> [Data to use]
Content starts

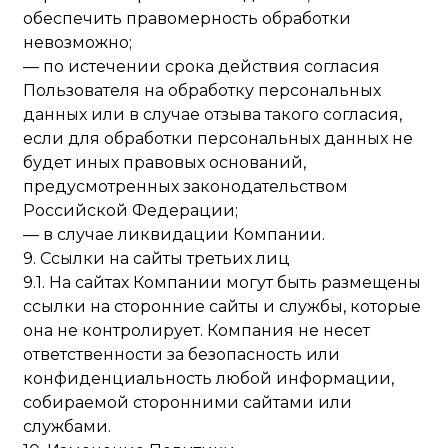
обеспечить правомерность обработки
невозможно;
— по истечении срока действия согласия
Пользователя на обработку персональных
данных или в случае отзыва такого согласия,
если для обработки персональных данных не
будет иных правовых оснований,
предусмотренных законодательством
Российской Федерации;
— в случае ликвидации Компании.
9. Ссылки на сайты третьих лиц
9.1. На сайтах Компании могут быть размещены
ссылки на сторонние сайты и службы, которые
она не контролирует. Компания не несет
ответственности за безопасность или
конфиденциальность любой информации,
собираемой сторонними сайтами или
службами.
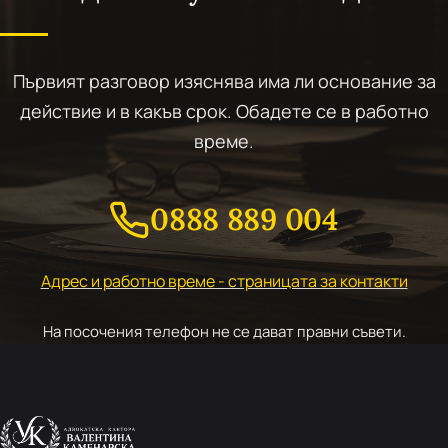
Първият разговор изяснява има ли основание за
действие и в какъв срок. Обадете се в работно
време.
0888 889 004
Адрес и работно време - страницата за контакти
На посочения телефон не се дават правни съвети.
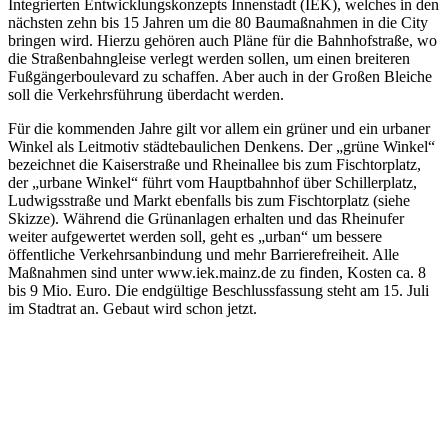
Integrierten Entwicklungskonzepts Innenstadt (IEK), welches in den
nächsten zehn bis 15 Jahren um die 80 Baumaßnahmen in die City
bringen wird. Hierzu gehören auch Pläne für die Bahnhofstraße, wo
die Straßenbahngleise verlegt werden sollen, um einen breiteren
Fußgängerboulevard zu schaffen. Aber auch in der Großen Bleiche
soll die Verkehrsführung überdacht werden.
Für die kommenden Jahre gilt vor allem ein grüner und ein urbaner
Winkel als Leitmotiv städtebaulichen Denkens. Der „grüne Winkel“
bezeichnet die Kaiserstraße und Rheinallee bis zum Fischtorplatz,
der „urbane Winkel“ führt vom Hauptbahnhof über Schillerplatz,
Ludwigsstraße und Markt ebenfalls bis zum Fischtorplatz (siehe
Skizze). Während die Grünanlagen erhalten und das Rheinufer
weiter aufgewertet werden soll, geht es „urban“ um bessere
öffentliche Verkehrsanbindung und mehr Barrierefreiheit. Alle
Maßnahmen sind unter www.iek.mainz.de zu finden, Kosten ca. 8
bis 9 Mio. Euro. Die endgültige Beschlussfassung steht am 15. Juli
im Stadtrat an. Gebaut wird schon jetzt.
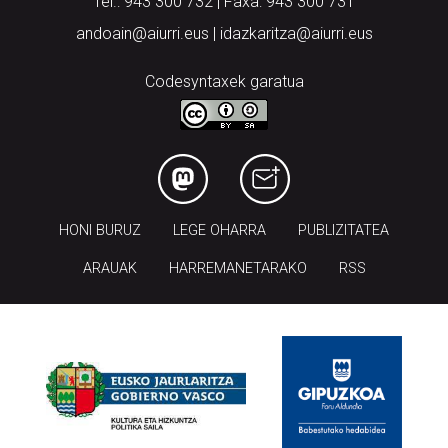
Tel.: 943 300 732 | Faxa: 943 300 731
andoain@aiurri.eus | idazkaritza@aiurri.eus
Codesyntaxek garatua
HONI BURUZ
LEGE OHARRA
PUBLIZITATEA
ARAUAK
HARREMANETARAKO
RSS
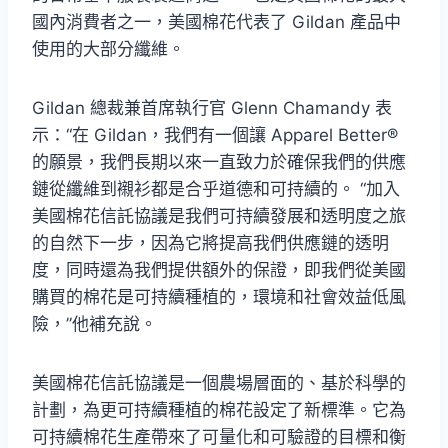
國內消費者之一，美國棉花代表了 Gildan 產品中
使用的大部分纖維。
Gildan 總裁兼首席執行官 Glenn Chamandy 表
示：“在 Gildan，我們有一個讓 Apparel Better®
的願景，我們長期以來一直致力於確保我們的供應
鏈從纖維到襯衫都是合乎道德和可持續的。 “加入
美國棉花信託協議是我們可持續發展和透明度之旅
的自然下一步，因為它將提高我們供應鏈的透明
度，同時還為我們提供額外的保證，即我們從美國
購買的棉花是可持續種植的，環境和社會效益低風
險，”他補充說。
美國棉花信託協議是一個農場層面的、基於科學的
計劃，為更可持續種植的棉花設定了新標準。它為
可持續棉花生產帶來了可量化和可驗證的目標和衡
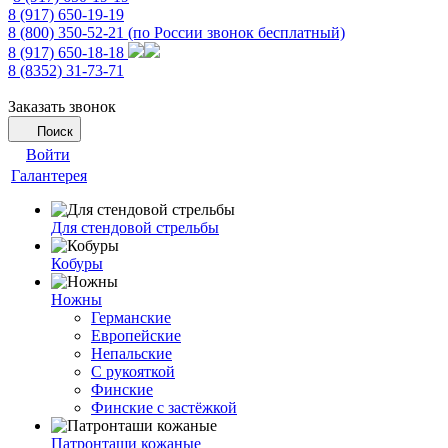
8 (917) 650-19-19
8 (800) 350-52-21
(по России звонок бесплатный)
8 (917) 650-18-18
8 (8352) 31-73-71
Заказать звонок
Поиск
Войти
Галантерея
Для стендовой стрельбы
Кобуры
Ножны
Германские
Европейские
Непальские
С рукояткой
Финские
Финские с застёжкой
Патронташи кожаные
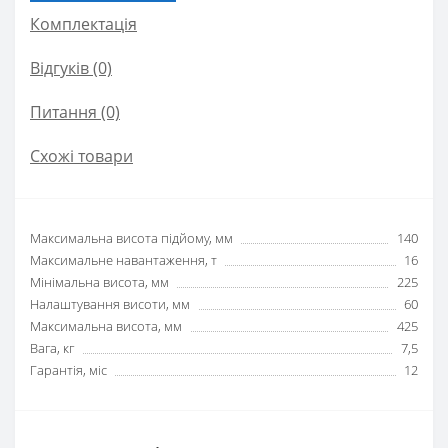
Комплектація
Відгуків (0)
Питання
(0)
Схожі товари
Максимальна висота підйому, мм
140
Максимальне навантаження, т
16
Мінімальна висота, мм
225
Налаштування висоти, мм
60
Максимальна висота, мм
425
Вага, кг
7,5
Гарантія, міс
12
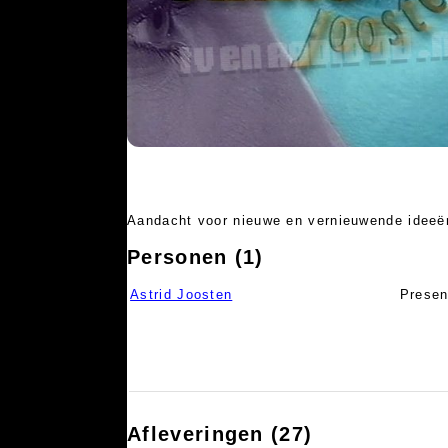
Aandacht voor nieuwe en vernieuwende ideeën
Personen (1)
Astrid Joosten
Presen
Afleveringen (27)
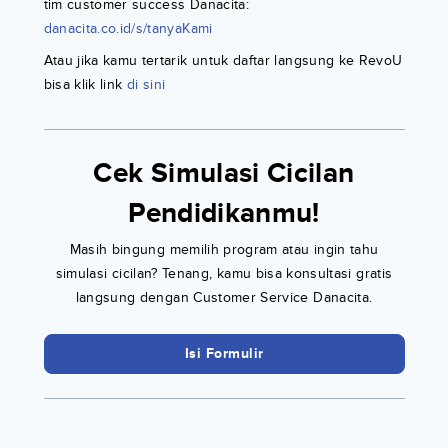
tim customer success Danacita:
danacita.co.id/s/tanyaKami
Atau jika kamu tertarik untuk daftar langsung ke RevoU
bisa klik link
di sini
Cek Simulasi Cicilan
Pendidikanmu!
Masih bingung memilih program atau ingin tahu
simulasi cicilan? Tenang, kamu bisa konsultasi gratis
langsung dengan Customer Service Danacita.
Isi Formulir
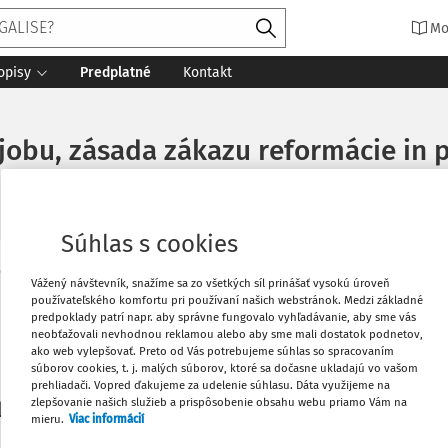
Mo
opisy
Predplatné
Kontakt
jobu, zásada zákazu reformácie in p
Súhlas s cookies
Vytlačiť
Vážený návštevník, snažíme sa zo všetkých síl prinášať vysokú úroveň
Máte predplatné?
Prihláste sa
používateľského komfortu pri používaní našich webstránok. Medzi základné
predpoklady patrí napr. aby správne fungovalo vyhľadávanie, aby sme vás
neobťažovali nevhodnou reklamou alebo aby sme mali dostatok podnetov,
Obľúbené
ako web vylepšovať. Preto od Vás potrebujeme súhlas so spracovaním
súborov cookies, t. j. malých súborov, ktoré sa dočasne ukladajú vo vašom
prehliadači. Vopred ďakujeme za udelenie súhlasu. Dáta využijeme na
Stiahnuť
zlepšovanie našich služieb a prispôsobenie obsahu webu priamo Vám na
li len začiatok...
mieru.
Viac informácií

Content ends

> [Exercise details]
Write out the whole listing verbatim, images excluded.

> [Task output]
обеспечить правомерность обработки
невозможно;
— по истечении срока действия согласия
Пользователя на обработку персональных
данных или в случае отзыва такого согласия,
если для обработки персональных данных не
будет иных правовых оснований,
предусмотренных законодательством
Российской Федерации;
— в случае ликвидации Компании.
9. Ссылки на сайты третьих лиц
9.1. На сайтах Компании могут быть размещены
ссылки на сторонние сайты и службы, которые
она не контролирует. Компания не несет
ответственности за безопасность или
конфиденциальность любой информации,
собираемой сторонними сайтами или
службами.
Първият разговор изяснява има ли основание за
действие и в какъв срок. Обадете се в работно
време.
0888 889 004
Адрес и работно време - страницата за контакти
На посочения телефон не се дават правни съвети.
Integrierten Entwicklungskonzepts Innenstadt (IEK), welches in den
nächsten zehn bis 15 Jahren um die 80 Baumaßnahmen in die City
bringen wird. Hierzu gehören auch Pläne für die Bahnhofstraße, wo
die Straßenbahngleise verlegt werden sollen, um einen breiteren
Fußgängerboulevard zu schaffen. Aber auch in der Großen Bleiche
soll die Verkehrsführung überdacht werden.
Für die kommenden Jahre gilt vor allem ein grüner und ein urbaner
Winkel als Leitmotiv städtebaulichen Denkens. Der „grüne Winkel“
bezeichnet die Kaiserstraße und Rheinallee bis zum Fischtorplatz,
der „urbane Winkel“ führt vom Hauptbahnhof über Schillerplatz,
Ludwigsstraße und Markt ebenfalls bis zum Fischtorplatz (siehe
Skizze). Während die Grünanlagen erhalten und das Rheinufer
weiter aufgewertet werden soll, geht es „urban“ um bessere
öffentliche Verkehrsanbindung und mehr Barrierefreiheit. Alle
Maßnahmen sind unter www.iek.mainz.de zu finden, Kosten ca. 8
bis 9 Mio. Euro. Die endgültige Beschlussfassung steht am 15. Juli
im Stadtrat an. Gebaut wird schon jetzt.
Tel.: 943 300 732 | Faxa: 943 300 731
andoain@aiurri.eus | idazkaritza@aiurri.eus
Codesyntaxek garatua
HONI BURUZ
LEGE OHARRA
PUBLIZITATEA
ARAUAK
HARREMANETARAKO
RSS
國內消費者之一，美國棉花代表了 Gildan 產品中
使用的大部分纖維。
Gildan 總裁兼首席執行官 Glenn Chamandy 表
示：“在 Gildan，我們有一個讓 Apparel Better®
的願景，我們長期以來一直致力於確保我們的供應
鏈從纖維到襯衫都是合乎道德和可持續的。 “加入
美國棉花信託協議是我們可持續發展和透明度之旅
的自然下一步，因為它將提高我們供應鏈的透明
度，同時還為我們提供額外的保證，即我們從美國
購買的棉花是可持續種植的，環境和社會效益低風
險，”他補充說。
美國棉花信託協議是一個農場層面的、基於科學的
計劃，為更可持續種植的棉花設定了新標準。它為
可持續棉花生產帶來了可量化和可驗證的目標和衡
8 (917) 650-19-19
8 (800) 350-52-21
(по России звонок бесплатный)
8 (917) 650-18-18
8 (8352) 31-73-71
Заказать звонок
Поиск
Войти
Галантерея
Для стендовой стрельбы
Кобуры
Ножны
Германские
Европейские
Непальские
С рукояткой
Финские
Финские с застёжкой
Патронташи кожаные
Комплектація
Відгуків (0)
Питання
(0)
Схожі товари
Максимальна висота підйому, мм
140
Максимальне навантаження, т
16
Мінімальна висота, мм
225
Налаштування висоти, мм
60
Максимальна висота, мм
425
Вага, кг
7,5
Гарантія, міс
12
Aandacht voor nieuwe en vernieuwende ideeën
Personen (1)
Astrid Joosten
Presen
Afleveringen (27)
tim customer success Danacita:
danacita.co.id/s/tanyaKami
Atau jika kamu tertarik untuk daftar langsung ke RevoU
bisa klik link
di sini
Cek Simulasi Cicilan
Pendidikanmu!
Masih bingung memilih program atau ingin tahu
simulasi cicilan? Tenang, kamu bisa konsultasi gratis
langsung dengan Customer Service Danacita.
Isi Formulir
Mo
opisy
Predplatné
Kontakt
jobu, zásada zákazu reformácie in p
Súhlas s cookies
Vytlačiť
Vážený návštevník, snažíme sa zo všetkých síl prinášať vysokú úroveň
Máte predplatné?
Prihláste sa
používateľského komfortu pri používaní našich webstránok. Medzi základné
predpoklady patrí napr. aby správne fungovalo vyhľadávanie, aby sme vás
neobťažovali nevhodnou reklamou alebo aby sme mali dostatok podnetov,
Obľúbené
ako web vylepšovať. Preto od Vás potrebujeme súhlas so spracovaním
súborov cookies, t. j. malých súborov, ktoré sa dočasne ukladajú vo vašom
prehliadači. Vopred ďakujeme za udelenie súhlasu. Dáta využijeme na
Stiahnuť
zlepšovanie našich služieb a prispôsobenie obsahu webu priamo Vám na
li len začiatok...
mieru.
Viac informácií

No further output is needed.